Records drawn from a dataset

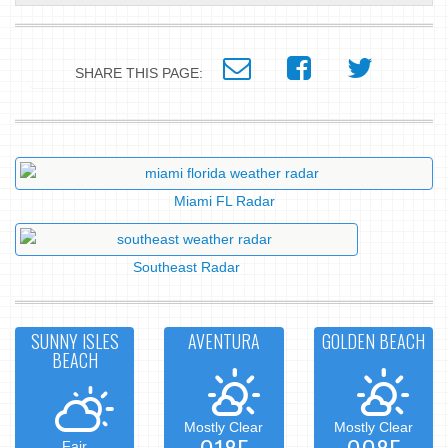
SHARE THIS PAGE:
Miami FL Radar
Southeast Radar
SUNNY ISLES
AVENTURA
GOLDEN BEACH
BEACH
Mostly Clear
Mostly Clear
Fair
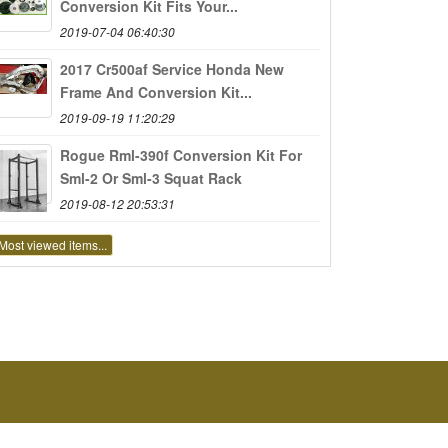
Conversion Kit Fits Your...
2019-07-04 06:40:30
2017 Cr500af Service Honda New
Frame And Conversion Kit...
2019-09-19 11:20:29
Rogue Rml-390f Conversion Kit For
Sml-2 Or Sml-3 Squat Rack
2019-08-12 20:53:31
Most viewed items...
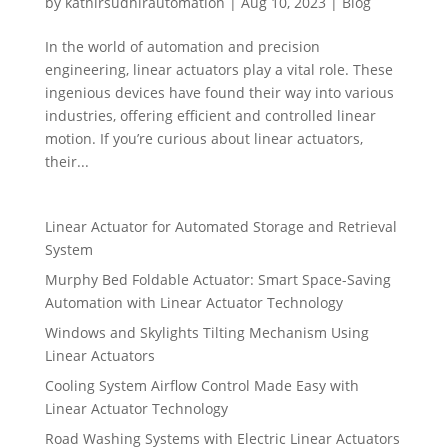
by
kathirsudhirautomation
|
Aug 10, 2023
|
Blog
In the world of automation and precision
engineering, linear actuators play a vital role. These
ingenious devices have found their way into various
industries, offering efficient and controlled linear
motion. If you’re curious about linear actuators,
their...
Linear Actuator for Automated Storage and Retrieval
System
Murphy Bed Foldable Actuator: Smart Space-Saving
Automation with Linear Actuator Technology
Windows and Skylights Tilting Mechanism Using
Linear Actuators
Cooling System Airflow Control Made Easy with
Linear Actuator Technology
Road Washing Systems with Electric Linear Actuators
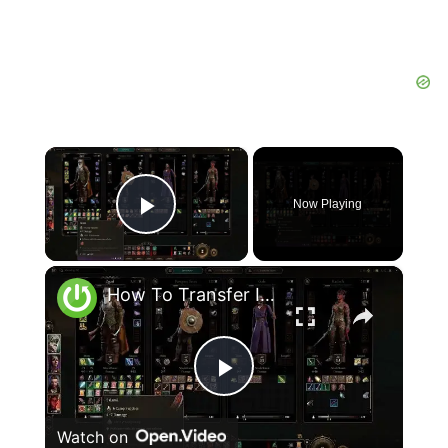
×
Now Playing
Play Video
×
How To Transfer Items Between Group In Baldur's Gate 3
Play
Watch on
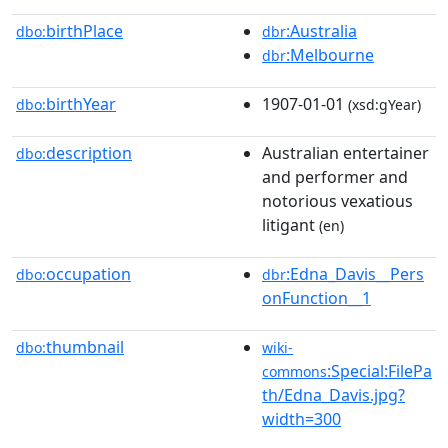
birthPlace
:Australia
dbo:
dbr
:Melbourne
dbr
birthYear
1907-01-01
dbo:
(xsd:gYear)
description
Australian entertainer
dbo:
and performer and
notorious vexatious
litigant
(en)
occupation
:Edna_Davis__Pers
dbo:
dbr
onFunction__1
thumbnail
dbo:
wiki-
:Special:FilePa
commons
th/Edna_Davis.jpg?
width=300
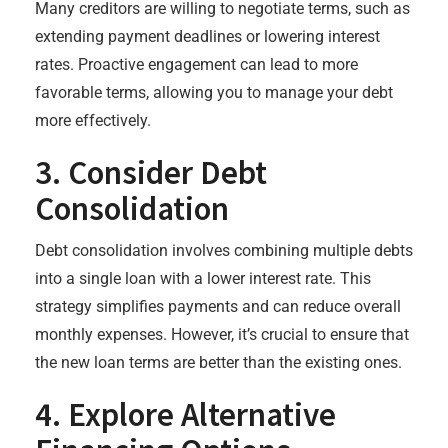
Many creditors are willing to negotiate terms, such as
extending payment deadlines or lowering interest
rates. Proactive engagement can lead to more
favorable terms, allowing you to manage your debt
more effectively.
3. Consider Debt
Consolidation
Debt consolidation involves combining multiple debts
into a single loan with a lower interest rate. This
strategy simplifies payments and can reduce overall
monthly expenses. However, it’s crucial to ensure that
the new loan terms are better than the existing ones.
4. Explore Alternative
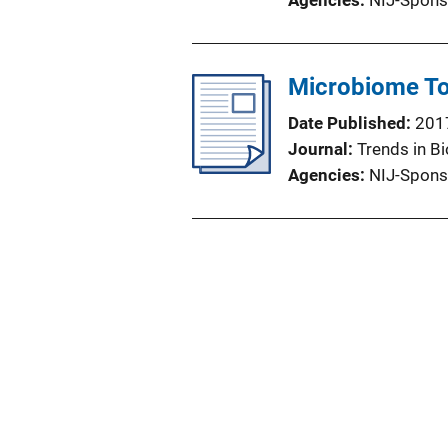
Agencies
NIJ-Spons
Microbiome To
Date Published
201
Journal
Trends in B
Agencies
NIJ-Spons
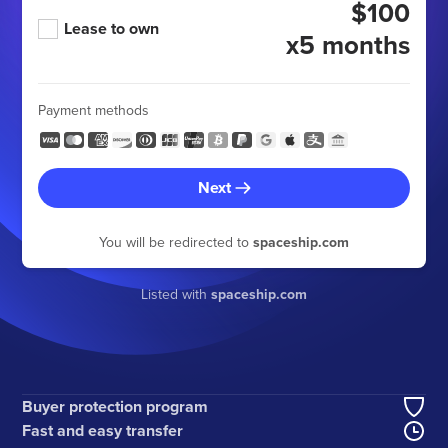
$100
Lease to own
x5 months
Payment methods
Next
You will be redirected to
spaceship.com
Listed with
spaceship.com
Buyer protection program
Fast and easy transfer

_TASK DESCRIPTION_
The answer should be a single number: how many lines in the records contain "with".

_EXPECTED ANSWER_
5